A Father’s Fair Division

A man owned $36$ houses, numbered $1$ to $36$. The rent from each house, per month, was £100 times its number: house $1$ brought in £100, house $2$ brought in £200, and so on up to house $36$ at £3600. He had six sons, and wished to leave each son exactly six houses so that all six sons drew equal rent. How should he divide them? And if instead he had owned $100$ houses, numbered alike, to leave equally among ten sons, ten houses each?

Solution

The rents are all £100 times a house number, so equal rent means equal totals of house numbers. The numbers $1$ to $36$ add to $\tfrac{36 \times 37}{2} = 666$, which split six ways is $111$ each. So each son’s six houses must have numbers summing to $111$, and then each draws £11,100 a month.

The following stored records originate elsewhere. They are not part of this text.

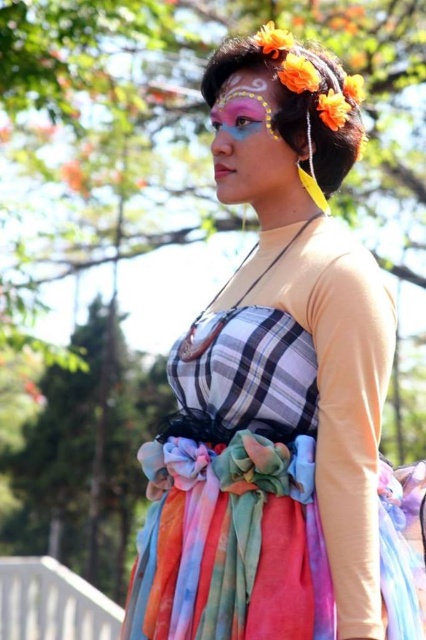 You are taking a photo of the person in the park and want to focus on both the belt and the hem of their skirt. The belt is at point (368, 611) and the hem is at point (230, 195). Which point should you adjust your camera focus to prioritize for a clearer image?

Point (368, 611) is closer to the camera than point (230, 195). To ensure both the belt and the hem are in focus, adjust the camera focus to the closer point, point (368, 611), and use a smaller aperture for a deeper depth of field.

You are a photographer trying to capture the person in the scene. Since the multicolored fabric dress at center and the matte colorful face at center are both important, which one should you focus on to ensure both are visible in the photo?

The multicolored fabric dress at center is larger in size than the matte colorful face at center, so focusing on the dress will ensure both are visible in the photo.

You are a photographer trying to capture the person in the image. Since you want to focus on their face, you need to adjust your camera to ensure the matte colorful face at center is above the multicolored fabric dress at center. Is this possible based on the current positioning?

Yes, the matte colorful face at center is already positioned above the multicolored fabric dress at center, so adjusting the camera to focus on the face while keeping the dress below is possible.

The division almost writes itself once you pair the houses from the ends inward: $$1 + 36 = 2 + 35 = 3 + 34 = \dots = 18 + 19 = 37.$$ There are eighteen such pairs, each summing to $37$. Hand each son three whole pairs: that is six houses summing to $3 \times 37 = 111$, exactly the equal share. Any way of dealing the eighteen pairs three-to-a-son works.

The hundred-house version is the same idea. The numbers $1$ to $100$ add to $5050$, so each of the ten sons needs houses summing to $505$. Pairing from the ends, $1 + 100 = 2 + 99 = \dots = 50 + 51 = 101$, gives fifty pairs of $101$; five pairs to a son is ten houses summing to $5 \times 101 = 505$. The trick works whenever the houses pair into equal sums and the pairs deal out evenly among the heirs.